Source data
+---+

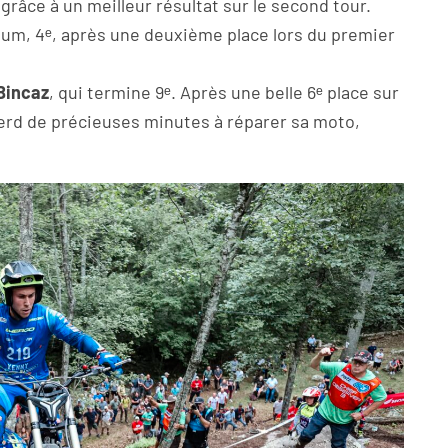
râce à un meilleur résultat sur le second tour.
m, 4ᵉ, après une deuxième place lors du premier
Bincaz
, qui termine 9ᵉ. Après une belle 6ᵉ place sur
 perd de précieuses minutes à réparer sa moto,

+---+

→ Goal of the exercise:
Output an exact copy of the lines from the one holding "m, 4ᵉ, après" to the last line of the data, inclusive, and nothing beyond that range.

→ Response:
m, 4ᵉ, après une deuxième place lors du premier
Bincaz
, qui termine 9ᵉ. Après une belle 6ᵉ place sur
 perd de précieuses minutes à réparer sa moto,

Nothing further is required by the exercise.